Quels sont vos indicateurs pour apprécier ce marché?

J-C. S.: Le conventionnel/colis lourds représente autour de 10 % de l’activité globale. Mais il faut raisonner différemment. Chaque opération est du cousu-main. Le nombre et la durée des escales ainsi que la typicité des produits sont nos baromètres. Néanmoins, nous considérons qu’avec une cinquantaine d’escales par an, nous sommes au point bas de nos potentialités. L’année 2016-2017 fut un bon exercice (un trafic de conduites de gaz en provenance de Turquie avait offert à l’entreprise 10 000 t cette année-là, Ndlr). Depuis, nous sommes sur une petite croissance et il en sera de même en 2019, notamment du fait de la faiblesse du marché « oil & gaz ». Mais notre partenariat avec Daher Technologie sur le projet Iter (Sosersid est le seul manutentionnaire, Ndlr), l’éolien offshore, les mutations industrielles des bassins Ouest de Marseille-Fos ou encore la réparation navale à Marseille offrent de belles perspectives.

Vous animez un groupe de travail sur le conventionnel au sein de l’UMF. Pourquoi vous être investi dans cette dynamique?

J-C. S.: L’UMF et Via Marseille-Fos (association de promotion commerciale de l’axe rhodanien) ont initié un travail de réflexion par filières, en y associant des professionnels. J’ai pris la présidence d’une commission pour y travailler dans un esprit de « place portuaire Marseille-Fos ». Notre zone de chalandise est bien l’hinterland de Fos-sur-Mer, de Lyon jusqu’à Chalons. L’outil majeur est le fleuve. Cependant, il faut que les clients connaissent notre offre. On y a d’abord fait un gros travail d’explication entre manutentionnaires et on va vanter les atouts du port dans tous les salons spécialisés dont les Breakbulk conférences. C’est une démarche qui paie.

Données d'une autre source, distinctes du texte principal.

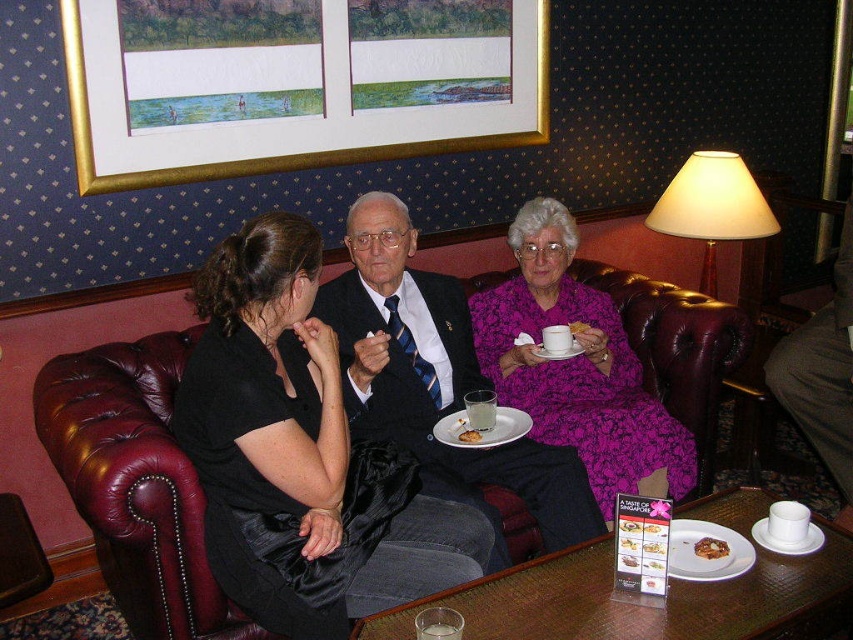 The height and width of the screenshot is (640, 853). Find the location of `leather armchair at center`. leather armchair at center is located at coordinates (135, 483).

Between leather armchair at center and translucent glass at center, which one has less height?

Standing shorter between the two is translucent glass at center.

Measure the distance between point (694,323) and camera.

8.47 feet

Locate an element on the screen. leather armchair at center is located at coordinates (135, 483).

Can you confirm if black satin dress at center is taller than purple floral dress at center?

No.

Measure the distance between black satin dress at center and camera.

5.43 feet

Which is in front, point (227, 412) or point (573, 237)?

Point (227, 412) is more forward.

Identify the location of black satin dress at center. (300, 454).

Is wooden textured table at lower center taller than slightly toasted bread at center?

Correct, wooden textured table at lower center is much taller as slightly toasted bread at center.

Between wooden textured table at lower center and slightly toasted bread at center, which one appears on the right side from the viewer's perspective?

wooden textured table at lower center

This screenshot has width=853, height=640. What are the coordinates of `wooden textured table at lower center` in the screenshot? It's located at click(646, 608). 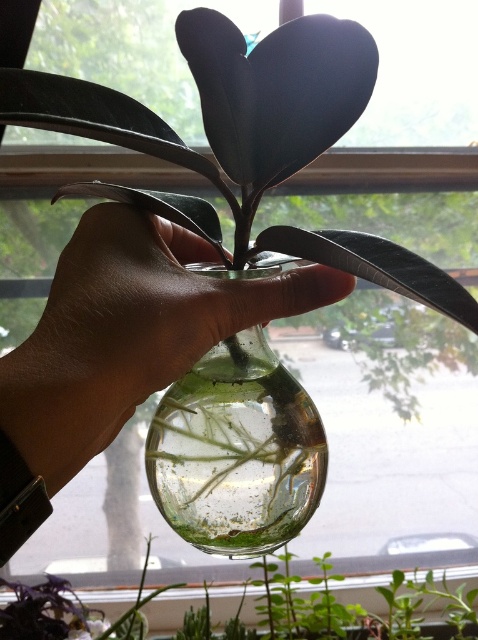 Question: Which of the following is the farthest from the observer?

Pour autant, le port de Marseille doit construire son offre sur le conventionnel. Vous avez des concurrents de taille à l’étranger, Anvers notamment, et en France, Nantes semble davantage profiter de son voisinage industriel tandis que Sète tire bien son épingle du jeu de l’éolien.

J-C. S.: Sur ce marché, le type de produit et la géographie portuaire sont les maîtres du jeu. Si vous avez un réacteur de 500 t, construit dans la vallée du Rhône, je ne vois pas d’autres solutions que de le descendre par le fleuve et Marseille Fos s’imposera. Pour des colis de 130 t, c’est différent. La route, le fleuve, le porte-conteneur, la ligne régulière sont tous potentiellement des concurrents.

Il nous manque ici des terre-pleins pour aménager des quais. Il y a un problème de tirant d’eau, qui doit être porté au moins à 12 m (10,5 m aujourd’hui). Une ou deux lignes « colis lourds » dédiées ne serait pas du luxe. Quant à Sète, doit-il son positionnement sur ce marché à son infrastructure portuaire ou au pré et post-acheminement?

L’intermodalité est votre cheval de Troie?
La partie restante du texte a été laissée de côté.